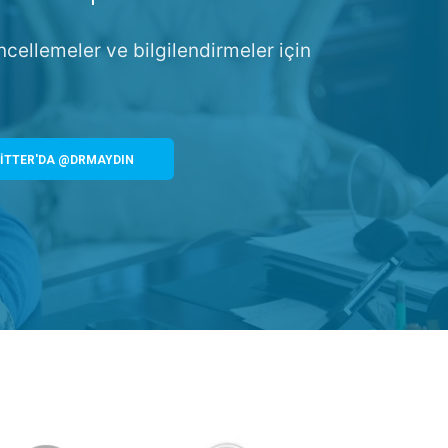
ncellemeler ve bilgilendirmeler için
İTTER'DA @DRMAYDIN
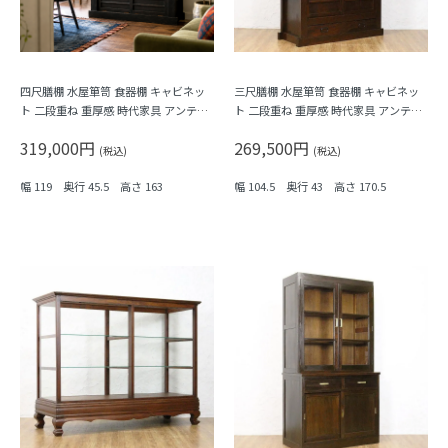
四尺膳棚 水屋箪笥 食器棚 キャビネッ
三尺膳棚 水屋箪笥 食器棚 キャビネッ
ト 二段重ね 重厚感 時代家具 アンティ
ト 二段重ね 重厚感 時代家具 アンティ
ーク 骨董 和モダン 町屋家具 台所 古民
ーク 骨董 和モダン 町屋家具 台所 古民
319,000円
269,500円
家
家
(税込)
(税込)
幅 119 奥行 45.5 高さ 163
幅 104.5 奥行 43 高さ 170.5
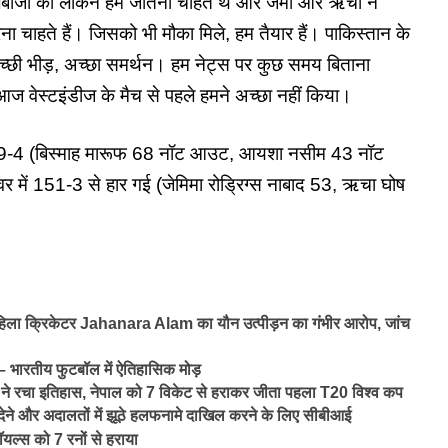
लेबाजी की लेकिन हम जीतना चाहते थे और जेमी और ऋचा ने
ना चाहते हैं। जिसको भी मौका मिले, हम तैयार हैं। पाकिस्तान के
्छी भीड़, अच्छा समर्थन। हम नेट्स पर कुछ समय बिताना
 आज वेस्टइंडीज के मैच से पहले हमने अच्छा नहीं किया।
49-4 (बिस्माह मारूफ 68 नॉट आउट, आयशा नसीम 43 नॉट
में 151-3 से हार गई (जेमिमा रोड्रिग्स नाबाद 53, ऋचा घोष
।
िला क्रिकेटर Jahanara Alam का यौन उत्पीड़न का गंभीर आरोप, जांच
भारतीय फुटबॉल में ऐतिहासिक मोड़
चा इतिहास, नेपाल को 7 विकेट से हराकर जीता पहला T20 विश्व कप
ही देने और अदालतों में झूठे हलफनामे दाखिल करने के लिए सीबीआई
्स को 7 रनों से हराया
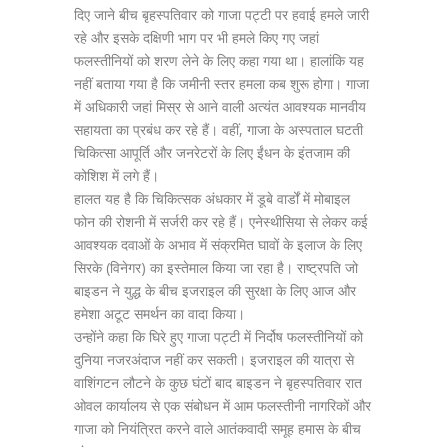
दिए जाने बीच बृहस्पतिवार को गाजा पट्टी पर हवाई हमले जारी
रहे और इसके दक्षिणी भाग पर भी हमले किए गए जहां
फलस्तीनियों को शरण लेने के लिए कहा गया था। हालांकि यह
नहीं बताया गया है कि जमीनी स्तर हमला कब शुरू होगा। गाजा
में अधिकारी जहां मिस्र से आने वाली अत्यंत आवश्यक मानवीय
सहायता का प्रबंध कर रहे हैं। वहीं, गाजा के अस्पताल घटती
चिकित्सा आपूर्ति और जनरेटरों के लिए ईंधन के इंतजाम की
कोशिश में लगे हैं।
हालत यह है कि चिकित्सक अंधकार में डूबे वार्डों में मोबाइल
फोन की रोशनी में सर्जरी कर रहे हैं। एनेस्थीसिया से लेकर कई
आवश्यक दवाओं के अभाव में संक्रमित घावों के इलाज के लिए
सिरके (विनेगर) का इस्तेमाल किया जा रहा है। राष्ट्रपति जो
बाइडन ने युद्ध के बीच इजराइल की सुरक्षा के लिए आज और
हमेशा अटूट समर्थन का वादा किया।
उन्होंने कहा कि घिरे हुए गाजा पट्टी में निर्दोष फलस्तीनियों को
दुनिया नजरअंदाज नहीं कर सकती। इजराइल की यात्रा से
वाशिंगटन लौटने के कुछ घंटों बाद बाइडन ने बृहस्पतिवार रात
ओवल कार्यालय से एक संबोधन में आम फलस्तीनी नागरिकों और
गाजा को नियंत्रित करने वाले आतंकवादी समूह हमास के बीच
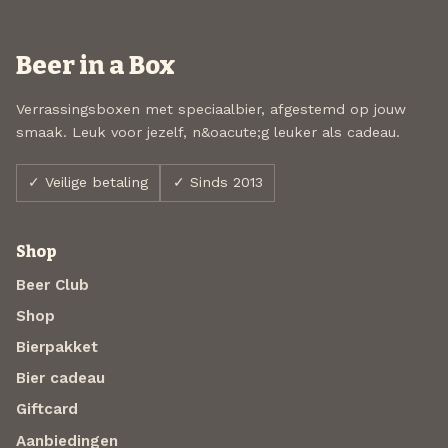
Beer in a Box
Verrassingsboxen met speciaalbier, afgestemd op jouw
smaak. Leuk voor jezelf, n&oacute;g leuker als cadeau.
✓ Veilige betaling
✓ Sinds 2013
Shop
Beer Club
Shop
Bierpakket
Bier cadeau
Giftcard
Aanbiedingen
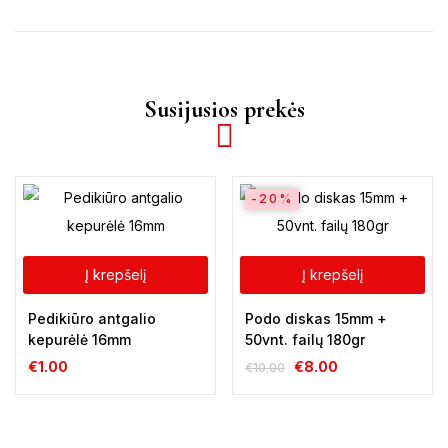
Susijusios prekės
-20%
Į krepšelį
Į krepšelį
Pedikiūro antgalio
Podo diskas 15mm +
kepurėlė 16mm
50vnt. failų 180gr
€
1.00
€
8.00
€
10.00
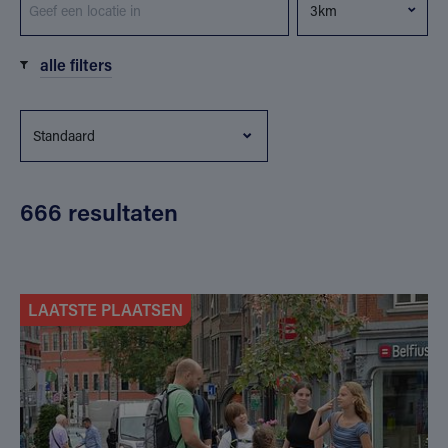
alle filters
666 resultaten
LAATSTE PLAATSEN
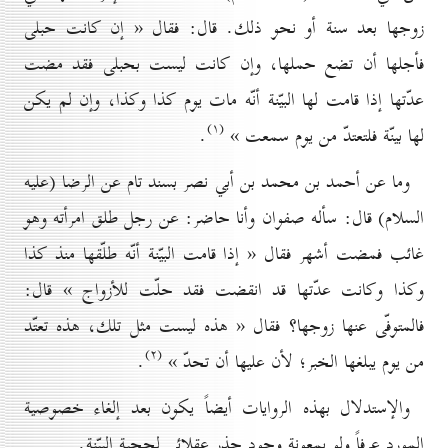
زوجها بعد سنة أو نحو ذلك. قال: فقال « إن كانت حبلى
فأجلها أن تضع حملها، وإن كانت ليست بحبلى فقد مضت
عدّتها إذا قامت لها البيّنة أنّه مات يوم كذا وكذا، وإن لم يكن
(۱)
لها بينّة فلتعتدّ من يوم سمعت »
.
وما عن أحمد بن محمد بن أبي نصر بسند تام عن الرضا (عليه
السلام) قال: سأله صفوان وأنا حاضر: عن رجل طلق امرأته وهو
غائب فمضت أشهر فقال « إذا قامت البيّنة أنّه طلّقها منذ كذا
وكذا وكانت عدّتها قد انقضت فقد حلّت للأزواج » قال:
فالمتوفّى عنها زوجها؟ فقال « هذه ليست مثل تلك، هذه تعتّد
(۲)
من يوم يبلغها الخبر؛ لأن عليها أن تحدّ »
.
والإستدلال بهذه الروايات أيضاً يكون بعد إلغاء خصوصية
المورد عرفاً ولو بمعونة وجود جذر عقلائي لحجية البيّنة.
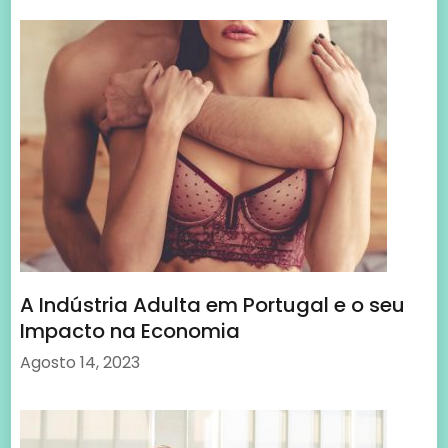
A Indústria Adulta em Portugal e o seu
Impacto na Economia
Agosto 14, 2023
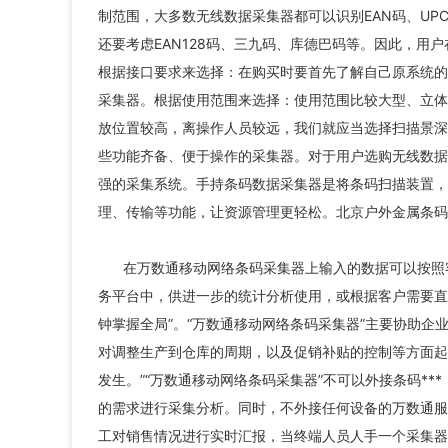
制范围，大多数无线数据采集器都可以识别EAN码、U
还要考虑EAN128码、三九码、库德巴码等。因此，
根据接口要求来选择：在购买时要首先了解自己原系统的
采集器。根据使用范围来选择：使用范围比较大型、立体
放位置较高，离操作人员较远，我们就应当选择扫描景深
些功能齐备、便于操作的采集器。对于用户选购无线数据
强的采集系统。手持条码数据采集器是将条码扫描装置，
理、传输等功能，让资源管理更轻松。北京户外金属条码
在万数通移动网络条码采集器上输入的数据可以按照
务平台中，供进一步的统计分析使用，或根据客户需要直
钟掌握全局”。“万数通移动网络条码采集器”主要协助
对调整生产到仓库的周期，以及促销补贴的控制等方面起
发生。”“万数通移动网络条码采集器”不可以外接条码**
的需求进行采集分析。同时，不外接任何设备的万数通服
工对销售情况进行实时汇报，当终端人员人手一个采集器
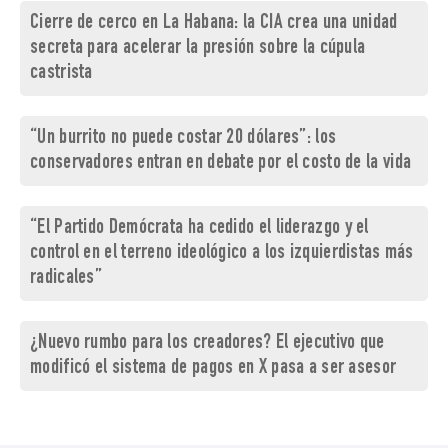
Cierre de cerco en La Habana: la CIA crea una unidad
secreta para acelerar la presión sobre la cúpula
castrista
“Un burrito no puede costar 20 dólares”: los
conservadores entran en debate por el costo de la vida
“El Partido Demócrata ha cedido el liderazgo y el
control en el terreno ideológico a los izquierdistas más
radicales”
¿Nuevo rumbo para los creadores? El ejecutivo que
modificó el sistema de pagos en X pasa a ser asesor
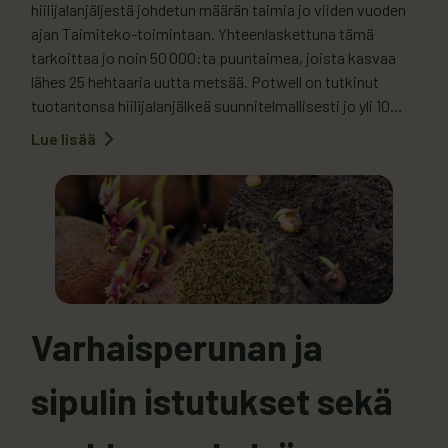
hiilijalanjäljestä johdetun määrän taimia jo viiden vuoden
ajan Taimiteko-toimintaan. Yhteenlaskettuna tämä
tarkoittaa jo noin 50 000:ta puuntaimea, joista kasvaa
lähes 25 hehtaaria uutta metsää. Potwell on tutkinut
tuotantonsa hiilijalanjälkeä suunnitelmallisesti jo yli 10
vuoden ajan. Luonnonvarakeskus LUKEn toteuttaman
Lue lisää
:
laskelman mukaan Potwellin pakatun ruokaperunan
Potwell
lahjoittanut
hiilijalanjälki on 11–12 g / 100 g. Tästä…
pian
50 000
puuntainta
Varhaisperunan ja
sipulin istutukset sekä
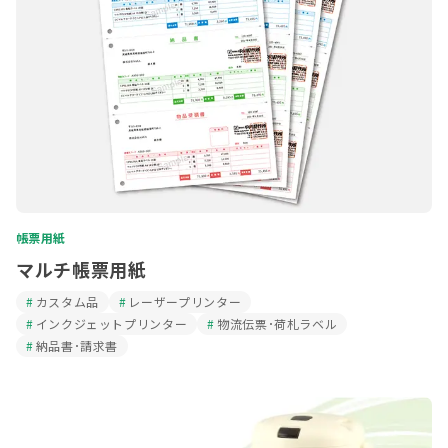
帳票用紙
マルチ帳票用紙
カスタム品
レーザープリンター
インクジェットプリンター
物流伝票･荷札ラベル
納品書･請求書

•••

About this exercise:
If a record contains a picture, leave the picture out and retype everything else exactly.

Answer to the problem:
ncellemeler ve bilgilendirmeler için
İTTER'DA @DRMAYDIN
四尺膳棚 水屋箪笥 食器棚 キャビネッ
三尺膳棚 水屋箪笥 食器棚 キャビネッ
ト 二段重ね 重厚感 時代家具 アンティ
ト 二段重ね 重厚感 時代家具 アンティ
ーク 骨董 和モダン 町屋家具 台所 古民
ーク 骨董 和モダン 町屋家具 台所 古民
319,000円
269,500円
家
家
(税込)
(税込)
幅 119 奥行 45.5 高さ 163
幅 104.5 奥行 43 高さ 170.5
लेबाजी की लेकिन हम जीतना चाहते थे और जेमी और ऋचा ने
ना चाहते हैं। जिसको भी मौका मिले, हम तैयार हैं। पाकिस्तान के
्छी भीड़, अच्छा समर्थन। हम नेट्स पर कुछ समय बिताना
 आज वेस्टइंडीज के मैच से पहले हमने अच्छा नहीं किया।
49-4 (बिस्माह मारूफ 68 नॉट आउट, आयशा नसीम 43 नॉट
में 151-3 से हार गई (जेमिमा रोड्रिग्स नाबाद 53, ऋचा घोष
।
िला क्रिकेटर Jahanara Alam का यौन उत्पीड़न का गंभीर आरोप, जांच
भारतीय फुटबॉल में ऐतिहासिक मोड़
चा इतिहास, नेपाल को 7 विकेट से हराकर जीता पहला T20 विश्व कप
ही देने और अदालतों में झूठे हलफनामे दाखिल करने के लिए सीबीआई
्स को 7 रनों से हराया
दिए जाने बीच बृहस्पतिवार को गाजा पट्टी पर हवाई हमले जारी
रहे और इसके दक्षिणी भाग पर भी हमले किए गए जहां
फलस्तीनियों को शरण लेने के लिए कहा गया था। हालांकि यह
नहीं बताया गया है कि जमीनी स्तर हमला कब शुरू होगा। गाजा
में अधिकारी जहां मिस्र से आने वाली अत्यंत आवश्यक मानवीय
सहायता का प्रबंध कर रहे हैं। वहीं, गाजा के अस्पताल घटती
चिकित्सा आपूर्ति और जनरेटरों के लिए ईंधन के इंतजाम की
कोशिश में लगे हैं।
हालत यह है कि चिकित्सक अंधकार में डूबे वार्डों में मोबाइल
फोन की रोशनी में सर्जरी कर रहे हैं। एनेस्थीसिया से लेकर कई
आवश्यक दवाओं के अभाव में संक्रमित घावों के इलाज के लिए
सिरके (विनेगर) का इस्तेमाल किया जा रहा है। राष्ट्रपति जो
बाइडन ने युद्ध के बीच इजराइल की सुरक्षा के लिए आज और
हमेशा अटूट समर्थन का वादा किया।
उन्होंने कहा कि घिरे हुए गाजा पट्टी में निर्दोष फलस्तीनियों को
दुनिया नजरअंदाज नहीं कर सकती। इजराइल की यात्रा से
वाशिंगटन लौटने के कुछ घंटों बाद बाइडन ने बृहस्पतिवार रात
ओवल कार्यालय से एक संबोधन में आम फलस्तीनी नागरिकों और
गाजा को नियंत्रित करने वाले आतंकवादी समूह हमास के बीच
Beer in a Box
Verrassingsboxen met speciaalbier, afgestemd op jouw
smaak. Leuk voor jezelf, n&oacute;g leuker als cadeau.
✓ Veilige betaling
✓ Sinds 2013
Shop
Beer Club
Shop
Bierpakket
Bier cadeau
Giftcard
Aanbiedingen
Susijusios prekės
-20%
Į krepšelį
Į krepšelį
Pedikiūro antgalio
Podo diskas 15mm +
kepurėlė 16mm
50vnt. failų 180gr
€
1.00
€
8.00
€
10.00
alle filters
666 resultaten
LAATSTE PLAATSEN
زوجها بعد سنة أو نحو ذلك. قال: فقال « إن كانت حبلى
فأجلها أن تضع حملها، وإن كانت ليست بحبلى فقد مضت
عدّتها إذا قامت لها البيّنة أنّه مات يوم كذا وكذا، وإن لم يكن
(۱)
لها بينّة فلتعتدّ من يوم سمعت »
.
وما عن أحمد بن محمد بن أبي نصر بسند تام عن الرضا (عليه
السلام) قال: سأله صفوان وأنا حاضر: عن رجل طلق امرأته وهو
غائب فمضت أشهر فقال « إذا قامت البيّنة أنّه طلّقها منذ كذا
وكذا وكانت عدّتها قد انقضت فقد حلّت للأزواج » قال:
فالمتوفّى عنها زوجها؟ فقال « هذه ليست مثل تلك، هذه تعتّد
(۲)
من يوم يبلغها الخبر؛ لأن عليها أن تحدّ »
.
والإستدلال بهذه الروايات أيضاً يكون بعد إلغاء خصوصية
المورد عرفاً ولو بمعونة وجود جذر عقلائي لحجية البيّنة.
A Indústria Adulta em Portugal e o seu
Impacto na Economia
Agosto 14, 2023
制范围，大多数无线数据采集器都可以识别EAN码、U
还要考虑EAN128码、三九码、库德巴码等。因此，
根据接口要求来选择：在购买时要首先了解自己原系统的
采集器。根据使用范围来选择：使用范围比较大型、立体
放位置较高，离操作人员较远，我们就应当选择扫描景深
些功能齐备、便于操作的采集器。对于用户选购无线数据
强的采集系统。手持条码数据采集器是将条码扫描装置，
理、传输等功能，让资源管理更轻松。北京户外金属条码
在万数通移动网络条码采集器上输入的数据可以按照
务平台中，供进一步的统计分析使用，或根据客户需要直
钟掌握全局”。“万数通移动网络条码采集器”主要协助
对调整生产到仓库的周期，以及促销补贴的控制等方面起
发生。”“万数通移动网络条码采集器”不可以外接条码**
的需求进行采集分析。同时，不外接任何设备的万数通服
工对销售情况进行实时汇报，当终端人员人手一个采集器
Cierre de cerco en La Habana: la CIA crea una unidad
secreta para acelerar la presión sobre la cúpula
castrista
“Un burrito no puede costar 20 dólares”: los
conservadores entran en debate por el costo de la vida
“El Partido Demócrata ha cedido el liderazgo y el
control en el terreno ideológico a los izquierdistas más
radicales”
¿Nuevo rumbo para los creadores? El ejecutivo que
modificó el sistema de pagos en X pasa a ser asesor
hiilijalanjäljestä johdetun määrän taimia jo viiden vuoden
ajan Taimiteko-toimintaan. Yhteenlaskettuna tämä
tarkoittaa jo noin 50 000:ta puuntaimea, joista kasvaa
lähes 25 hehtaaria uutta metsää. Potwell on tutkinut
tuotantonsa hiilijalanjälkeä suunnitelmallisesti jo yli 10
vuoden ajan. Luonnonvarakeskus LUKEn toteuttaman
Lue lisää
:
laskelman mukaan Potwellin pakatun ruokaperunan
Potwell
lahjoittanut
hiilijalanjälki on 11–12 g / 100 g. Tästä…
pian
50 000
puuntainta
Varhaisperunan ja
sipulin istutukset sekä
帳票用紙
マルチ帳票用紙
カスタム品
レーザープリンター
インクジェットプリンター
物流伝票･荷札ラベル
納品書･請求書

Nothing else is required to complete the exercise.